> WHAT IS REQUIRED:
In the records below, find the line with "公園などに咲いている草花の葉が黒く縮", then copy each line exactly until you have copied the line with "De fácil aplicación.". Leave any picture out.

--- EXTRACTED INFORMATION ---

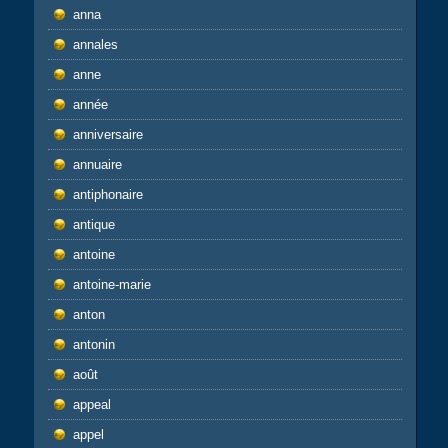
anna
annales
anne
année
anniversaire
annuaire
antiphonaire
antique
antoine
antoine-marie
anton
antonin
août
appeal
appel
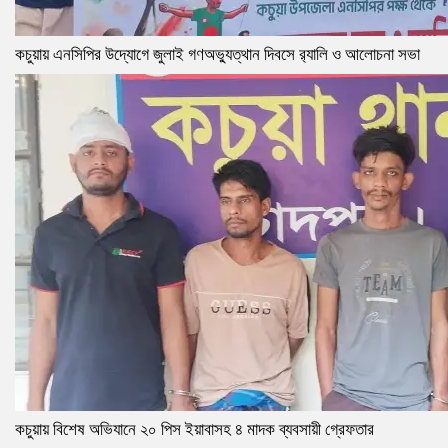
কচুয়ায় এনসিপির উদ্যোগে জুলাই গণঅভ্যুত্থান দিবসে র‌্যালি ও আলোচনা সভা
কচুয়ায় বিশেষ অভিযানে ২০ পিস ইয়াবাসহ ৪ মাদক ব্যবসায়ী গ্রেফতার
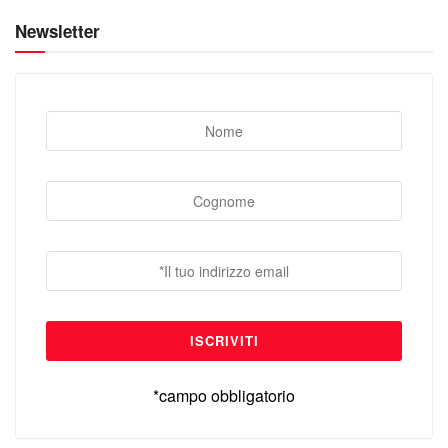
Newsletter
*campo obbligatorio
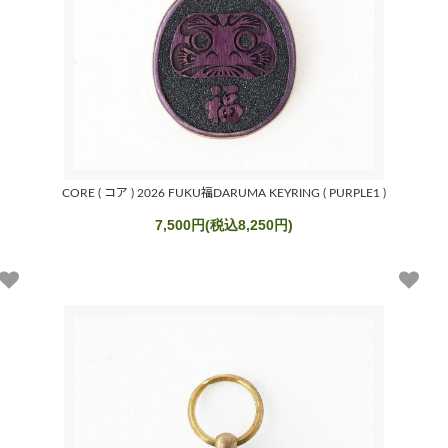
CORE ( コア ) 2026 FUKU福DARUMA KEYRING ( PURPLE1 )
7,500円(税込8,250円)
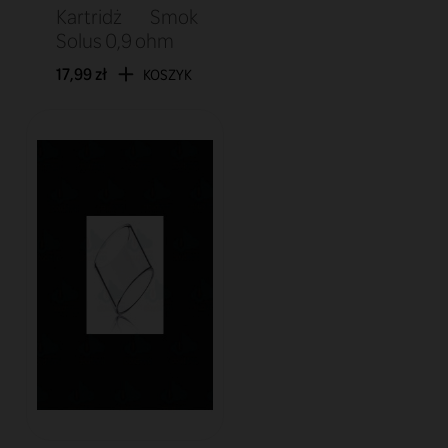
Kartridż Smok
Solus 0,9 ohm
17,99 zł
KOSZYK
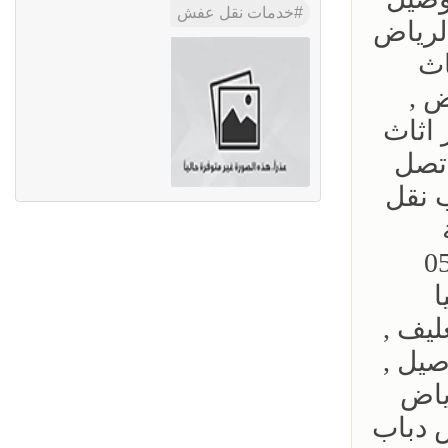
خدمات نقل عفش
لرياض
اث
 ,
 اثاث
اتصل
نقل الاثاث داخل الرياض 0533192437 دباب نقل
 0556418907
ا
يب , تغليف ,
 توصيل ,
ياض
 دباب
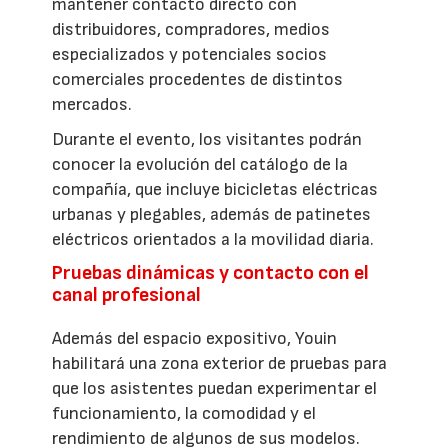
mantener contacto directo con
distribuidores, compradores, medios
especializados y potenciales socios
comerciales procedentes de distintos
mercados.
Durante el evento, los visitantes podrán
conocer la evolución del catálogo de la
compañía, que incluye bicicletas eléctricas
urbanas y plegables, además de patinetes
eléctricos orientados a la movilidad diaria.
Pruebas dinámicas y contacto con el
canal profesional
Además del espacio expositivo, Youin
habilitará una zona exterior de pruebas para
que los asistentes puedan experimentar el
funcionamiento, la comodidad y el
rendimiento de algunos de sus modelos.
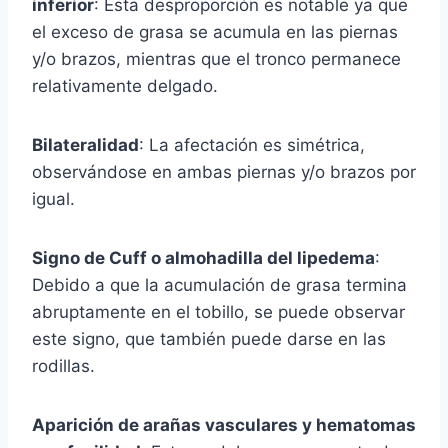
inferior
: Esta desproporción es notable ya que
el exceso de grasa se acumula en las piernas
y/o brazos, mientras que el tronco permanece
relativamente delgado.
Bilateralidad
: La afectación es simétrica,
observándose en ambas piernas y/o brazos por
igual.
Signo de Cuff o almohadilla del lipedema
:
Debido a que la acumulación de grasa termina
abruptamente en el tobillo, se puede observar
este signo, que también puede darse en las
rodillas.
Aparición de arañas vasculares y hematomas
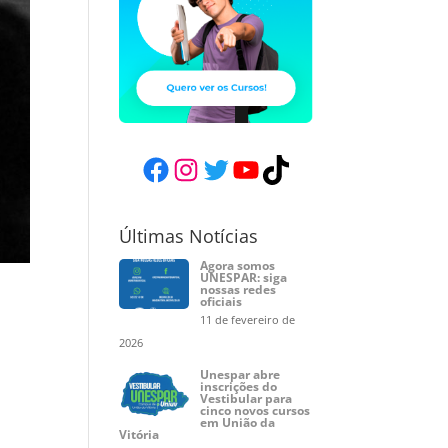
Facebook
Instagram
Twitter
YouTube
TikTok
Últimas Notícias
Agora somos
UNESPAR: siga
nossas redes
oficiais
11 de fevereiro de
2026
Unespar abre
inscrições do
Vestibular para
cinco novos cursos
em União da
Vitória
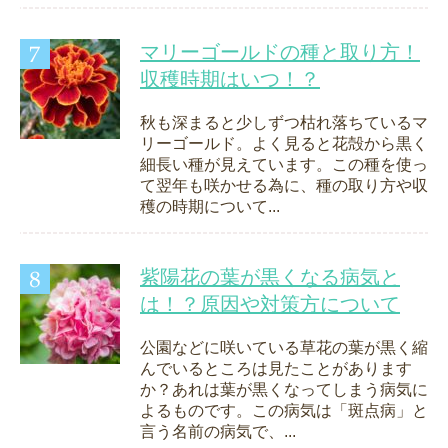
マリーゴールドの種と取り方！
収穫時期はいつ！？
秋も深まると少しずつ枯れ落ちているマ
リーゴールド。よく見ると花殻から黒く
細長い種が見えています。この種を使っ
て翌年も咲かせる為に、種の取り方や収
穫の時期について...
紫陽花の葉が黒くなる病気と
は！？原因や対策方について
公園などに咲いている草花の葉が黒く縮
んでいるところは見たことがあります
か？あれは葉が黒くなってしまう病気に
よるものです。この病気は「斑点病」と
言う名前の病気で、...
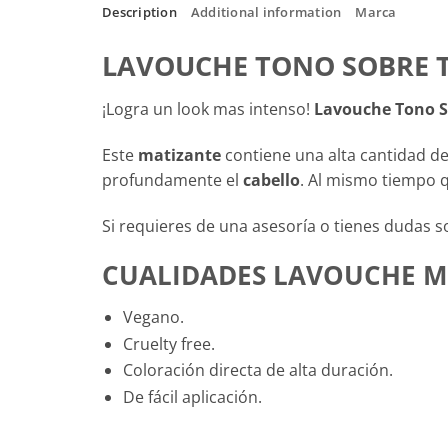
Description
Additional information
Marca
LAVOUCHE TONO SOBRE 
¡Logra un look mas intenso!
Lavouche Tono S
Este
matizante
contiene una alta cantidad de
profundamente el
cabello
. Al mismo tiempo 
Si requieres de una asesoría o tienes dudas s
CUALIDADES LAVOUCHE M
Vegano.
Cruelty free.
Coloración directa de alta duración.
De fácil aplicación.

---
--- EXTRACTED INFORMATION ---

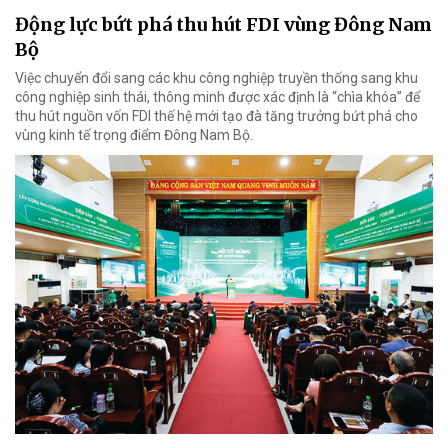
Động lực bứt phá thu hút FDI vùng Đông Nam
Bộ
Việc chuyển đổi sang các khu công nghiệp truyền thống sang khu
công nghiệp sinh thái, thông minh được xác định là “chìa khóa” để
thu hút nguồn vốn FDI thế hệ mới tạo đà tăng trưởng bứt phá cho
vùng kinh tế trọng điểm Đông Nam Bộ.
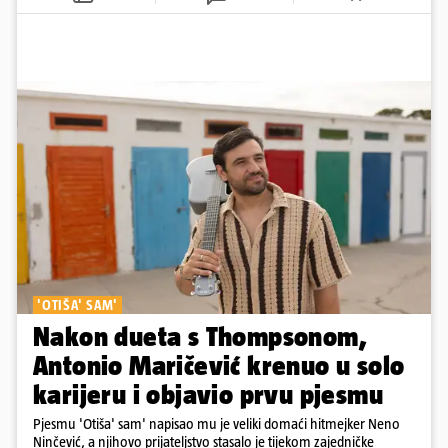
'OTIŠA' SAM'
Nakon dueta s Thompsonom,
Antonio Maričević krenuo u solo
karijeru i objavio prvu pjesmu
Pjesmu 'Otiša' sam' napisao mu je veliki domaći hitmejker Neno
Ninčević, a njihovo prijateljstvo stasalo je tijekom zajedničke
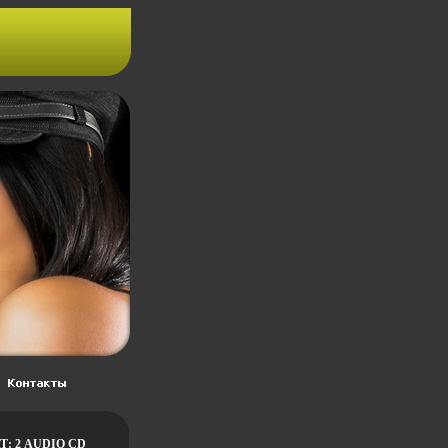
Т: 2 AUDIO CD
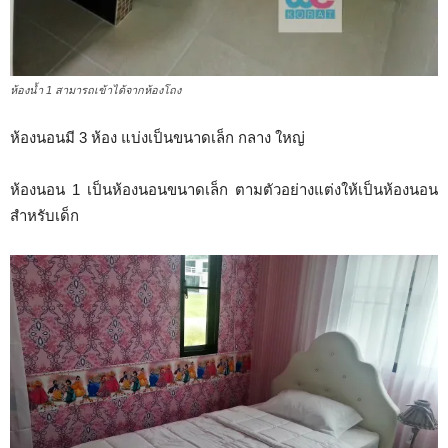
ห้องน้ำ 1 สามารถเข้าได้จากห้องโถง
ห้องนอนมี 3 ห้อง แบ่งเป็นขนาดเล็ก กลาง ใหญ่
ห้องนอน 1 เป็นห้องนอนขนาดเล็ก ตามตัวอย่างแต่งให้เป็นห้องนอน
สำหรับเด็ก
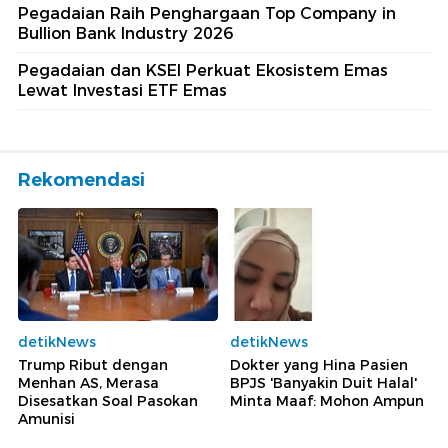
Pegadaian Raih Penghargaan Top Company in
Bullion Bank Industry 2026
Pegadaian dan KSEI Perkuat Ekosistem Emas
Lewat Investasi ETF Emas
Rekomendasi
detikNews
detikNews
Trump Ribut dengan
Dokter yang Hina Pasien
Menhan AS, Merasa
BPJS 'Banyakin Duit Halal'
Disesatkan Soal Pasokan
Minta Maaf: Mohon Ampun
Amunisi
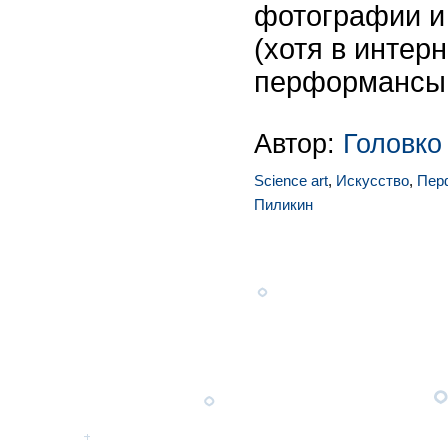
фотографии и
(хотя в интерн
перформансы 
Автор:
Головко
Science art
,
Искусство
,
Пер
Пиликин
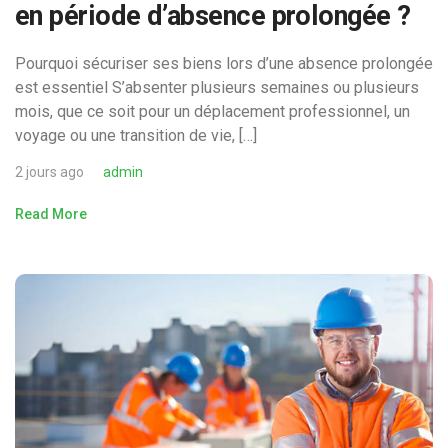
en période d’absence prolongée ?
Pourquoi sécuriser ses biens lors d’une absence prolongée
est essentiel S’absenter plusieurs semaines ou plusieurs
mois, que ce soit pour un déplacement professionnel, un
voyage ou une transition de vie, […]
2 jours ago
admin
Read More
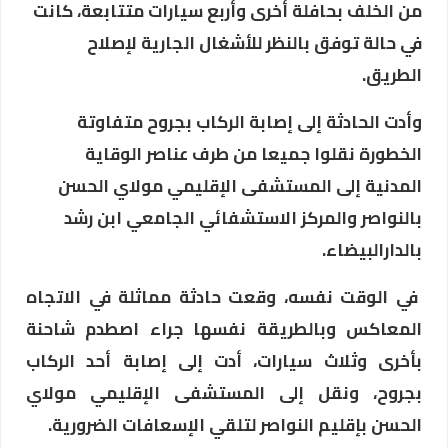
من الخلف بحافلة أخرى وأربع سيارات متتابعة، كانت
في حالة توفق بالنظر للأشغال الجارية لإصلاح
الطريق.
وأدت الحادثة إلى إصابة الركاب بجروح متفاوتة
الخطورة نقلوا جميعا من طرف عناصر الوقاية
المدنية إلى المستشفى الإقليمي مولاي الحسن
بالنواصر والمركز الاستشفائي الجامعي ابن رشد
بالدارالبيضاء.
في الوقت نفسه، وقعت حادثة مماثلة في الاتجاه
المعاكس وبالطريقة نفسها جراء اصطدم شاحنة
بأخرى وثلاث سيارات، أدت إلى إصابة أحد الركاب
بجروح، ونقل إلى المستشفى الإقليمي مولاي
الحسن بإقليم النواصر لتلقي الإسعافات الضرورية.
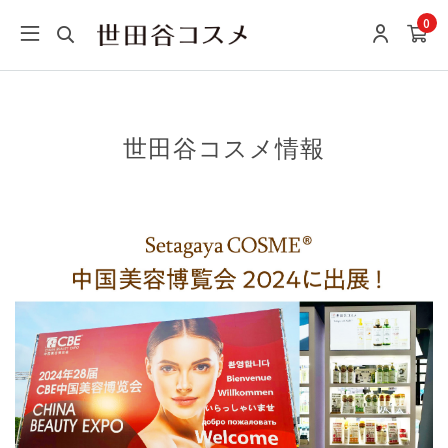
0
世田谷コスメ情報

---

> RESULT FOR THIS EXERCISE:
公園などに咲いている草花の葉が黒く縮
んでいるところは見たことがあります
か？あれは葉が黒くなってしまう病気に
よるものです。この病気は「斑点病」と
言う名前の病気で、...
Description
Additional information
Marca
LAVOUCHE TONO SOBRE 
¡Logra un look mas intenso!
Lavouche Tono S
Este
matizante
contiene una alta cantidad de
profundamente el
cabello
. Al mismo tiempo 
Si requieres de una asesoría o tienes dudas s
CUALIDADES LAVOUCHE M
Vegano.
Cruelty free.
Coloración directa de alta duración.
De fácil aplicación.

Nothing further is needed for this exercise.